USDA Outlook Forum Projects Lower Rice Plantings, Higher PLC Payments in 2017

Feb 24, 2017
No surprise here
ARLINGTON, VA – The U.S. Department of Agriculture (USDA) kicked off their two-day annual Agricultural Outlook Forum here yesterday with highlights from industry experts and keynotes from House Ag Committee Chairman Mike Conaway (R-TX) and Iowa’s Governor, Terry Branstad.

One of the largest draws of the Forum are the economic projections for the U.S. agriculture industry provided by USDA’s Chief Economist Robert Johansson.

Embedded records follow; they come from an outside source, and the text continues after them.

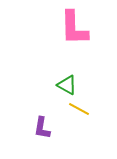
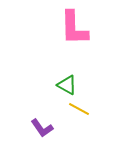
purple L-shape: rotated 45 degrees counterclockwise
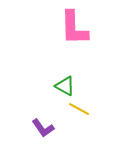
green triangle: moved 2 px left, 1 px down
purple L-shape: moved 1 px right
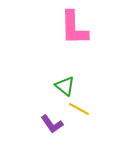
green triangle: rotated 10 degrees clockwise
purple L-shape: moved 9 px right, 4 px up
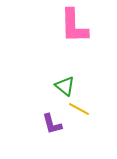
pink L-shape: moved 2 px up
purple L-shape: rotated 20 degrees clockwise
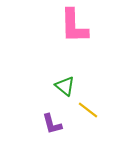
yellow line: moved 9 px right, 1 px down; rotated 10 degrees clockwise
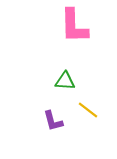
green triangle: moved 5 px up; rotated 35 degrees counterclockwise
purple L-shape: moved 1 px right, 3 px up
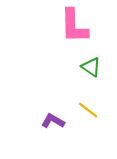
green triangle: moved 26 px right, 14 px up; rotated 30 degrees clockwise
purple L-shape: rotated 135 degrees clockwise
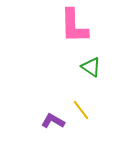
yellow line: moved 7 px left; rotated 15 degrees clockwise
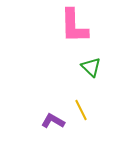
green triangle: rotated 10 degrees clockwise
yellow line: rotated 10 degrees clockwise
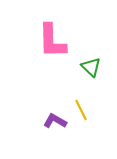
pink L-shape: moved 22 px left, 15 px down
purple L-shape: moved 2 px right
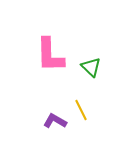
pink L-shape: moved 2 px left, 14 px down
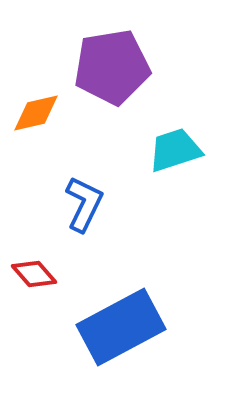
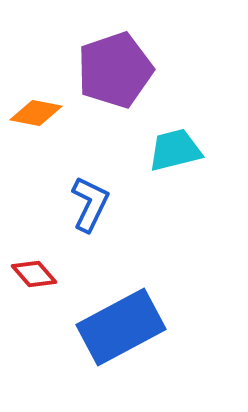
purple pentagon: moved 3 px right, 3 px down; rotated 10 degrees counterclockwise
orange diamond: rotated 24 degrees clockwise
cyan trapezoid: rotated 4 degrees clockwise
blue L-shape: moved 6 px right
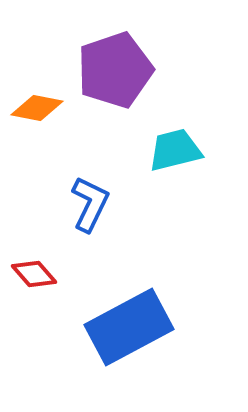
orange diamond: moved 1 px right, 5 px up
blue rectangle: moved 8 px right
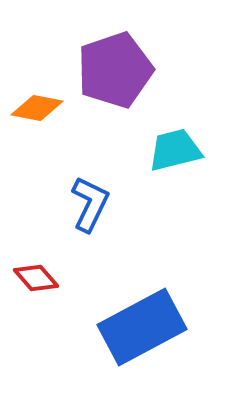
red diamond: moved 2 px right, 4 px down
blue rectangle: moved 13 px right
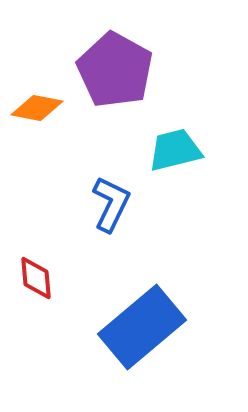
purple pentagon: rotated 24 degrees counterclockwise
blue L-shape: moved 21 px right
red diamond: rotated 36 degrees clockwise
blue rectangle: rotated 12 degrees counterclockwise
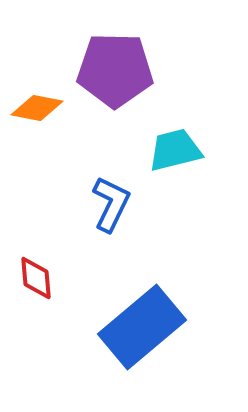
purple pentagon: rotated 28 degrees counterclockwise
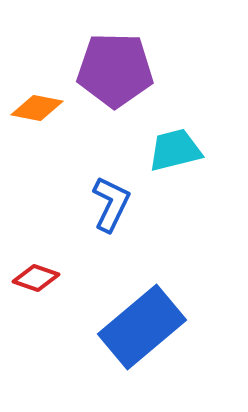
red diamond: rotated 66 degrees counterclockwise
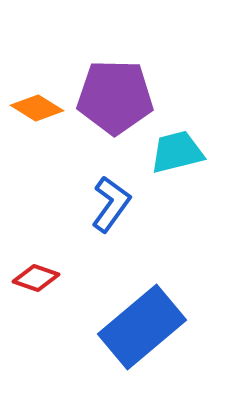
purple pentagon: moved 27 px down
orange diamond: rotated 21 degrees clockwise
cyan trapezoid: moved 2 px right, 2 px down
blue L-shape: rotated 10 degrees clockwise
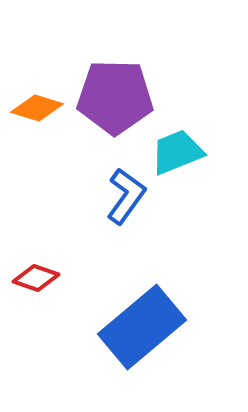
orange diamond: rotated 15 degrees counterclockwise
cyan trapezoid: rotated 8 degrees counterclockwise
blue L-shape: moved 15 px right, 8 px up
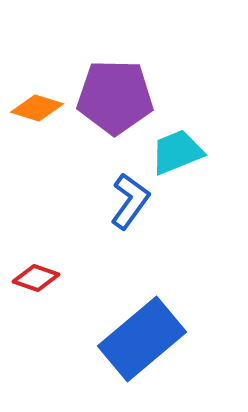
blue L-shape: moved 4 px right, 5 px down
blue rectangle: moved 12 px down
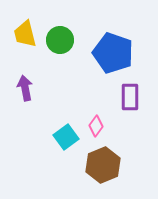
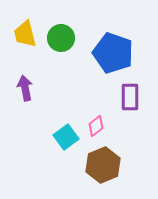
green circle: moved 1 px right, 2 px up
pink diamond: rotated 15 degrees clockwise
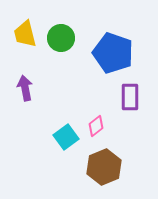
brown hexagon: moved 1 px right, 2 px down
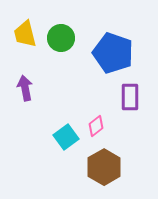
brown hexagon: rotated 8 degrees counterclockwise
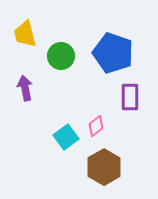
green circle: moved 18 px down
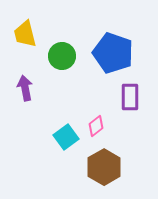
green circle: moved 1 px right
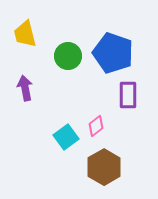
green circle: moved 6 px right
purple rectangle: moved 2 px left, 2 px up
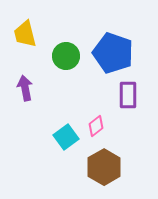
green circle: moved 2 px left
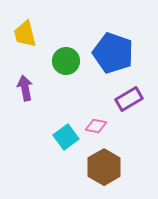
green circle: moved 5 px down
purple rectangle: moved 1 px right, 4 px down; rotated 60 degrees clockwise
pink diamond: rotated 50 degrees clockwise
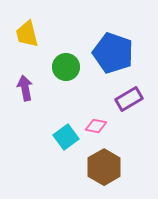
yellow trapezoid: moved 2 px right
green circle: moved 6 px down
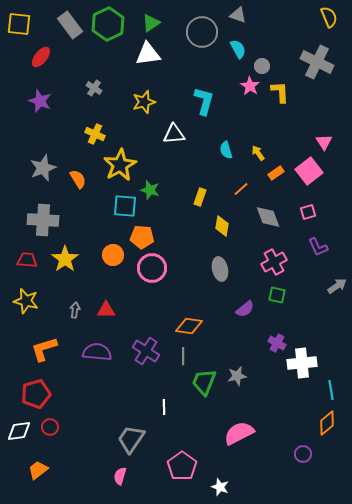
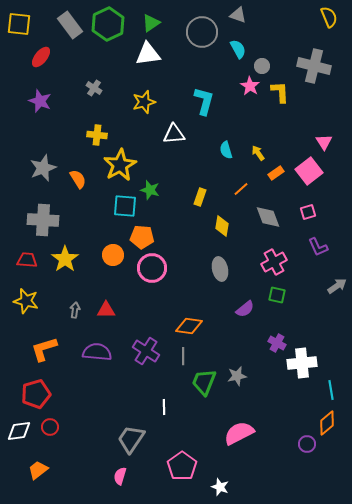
gray cross at (317, 62): moved 3 px left, 4 px down; rotated 12 degrees counterclockwise
yellow cross at (95, 134): moved 2 px right, 1 px down; rotated 18 degrees counterclockwise
purple circle at (303, 454): moved 4 px right, 10 px up
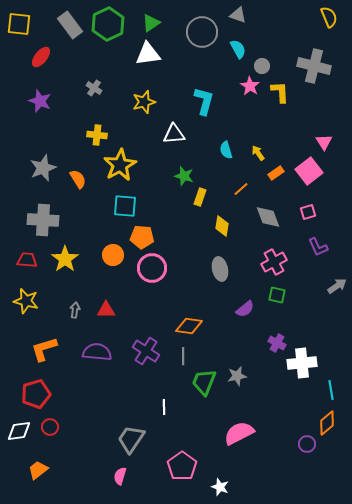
green star at (150, 190): moved 34 px right, 14 px up
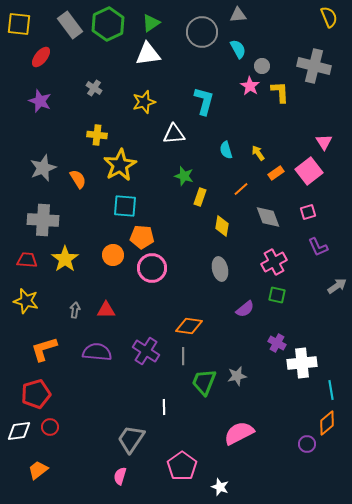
gray triangle at (238, 15): rotated 24 degrees counterclockwise
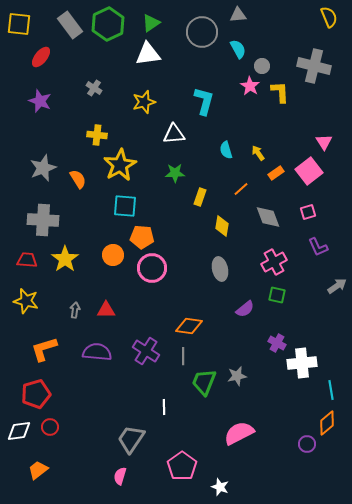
green star at (184, 176): moved 9 px left, 3 px up; rotated 18 degrees counterclockwise
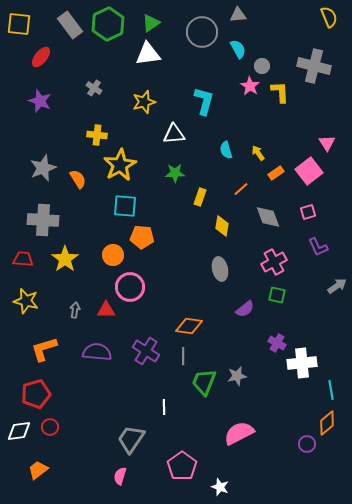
pink triangle at (324, 142): moved 3 px right, 1 px down
red trapezoid at (27, 260): moved 4 px left, 1 px up
pink circle at (152, 268): moved 22 px left, 19 px down
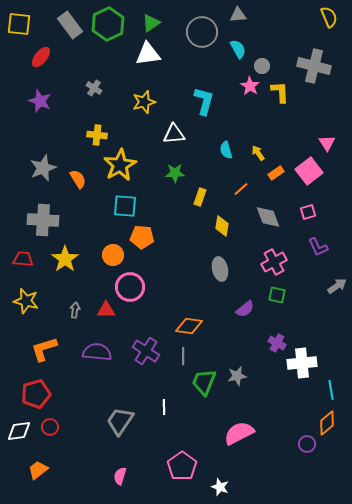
gray trapezoid at (131, 439): moved 11 px left, 18 px up
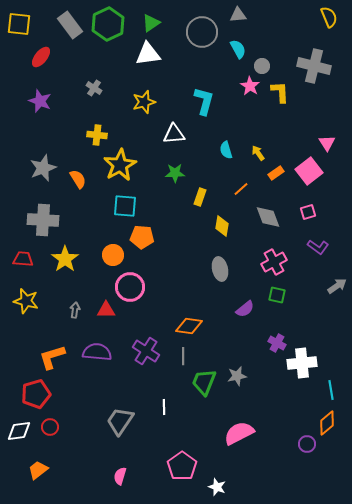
purple L-shape at (318, 247): rotated 30 degrees counterclockwise
orange L-shape at (44, 349): moved 8 px right, 8 px down
white star at (220, 487): moved 3 px left
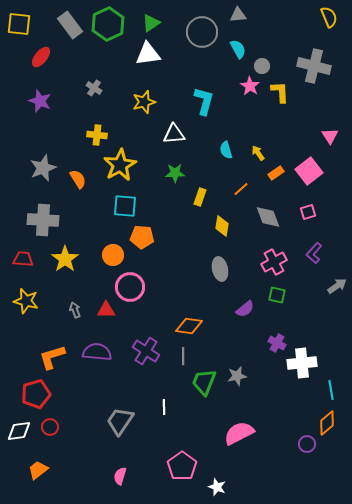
pink triangle at (327, 143): moved 3 px right, 7 px up
purple L-shape at (318, 247): moved 4 px left, 6 px down; rotated 95 degrees clockwise
gray arrow at (75, 310): rotated 28 degrees counterclockwise
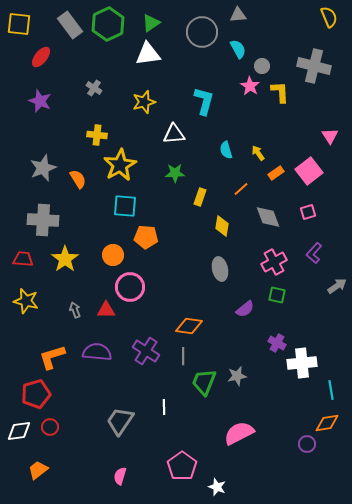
orange pentagon at (142, 237): moved 4 px right
orange diamond at (327, 423): rotated 30 degrees clockwise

Johansson shared that soybean acreage is expected to grow by about 5 million acres this year while corn drops about 4 million acres.  Prices are sharply favorable to soybeans right now, likely causing the shift in production.  Wheat production is expected to drop by 8.3 percent and cotton is expected to grow by 14.2 percent.  Rice projections by USDA take one of the most significant cuts at 17.4 percent, down to 2.6 million acres.

The overall farm economy is expected to stay rather stagnant, the debt-to-asset ratio for farmers is projected to average 13.9 percent.  This ratio hit its historic high at 22.2 percent in 1985, “To reach that point today would still take a dramatic increase in debt payments or a loss in farmland value of more than 50 percent,” Johansson said.

There was some lightness in Johansson’s remarks.  “Farm programs are working as designed. Given the rapid decline in agricultural sector profitability since 2013, we have seen farm programs providing a safety net to many producers.  Those programs have helped farmers adjust to lower commodity prices,” he said.  “PLC payments have totaled $1.9 billion for crop year 2015, with the largest shares going to rice, peanuts, and wheat base.”

“We’re obviously not in a good place with regard to low rice prices and the corresponding lower plantings as projected by USDA,” said USA Rice Vice President of Government Affairs Ben Mosely.  “But overall, PLC has been working well for long grain rice growers and USDA agrees.”

The U.S. Congressional Budget Office projections anticipate PLC’s 2016 crop year payments, to be made in November, to total $3.5 billion.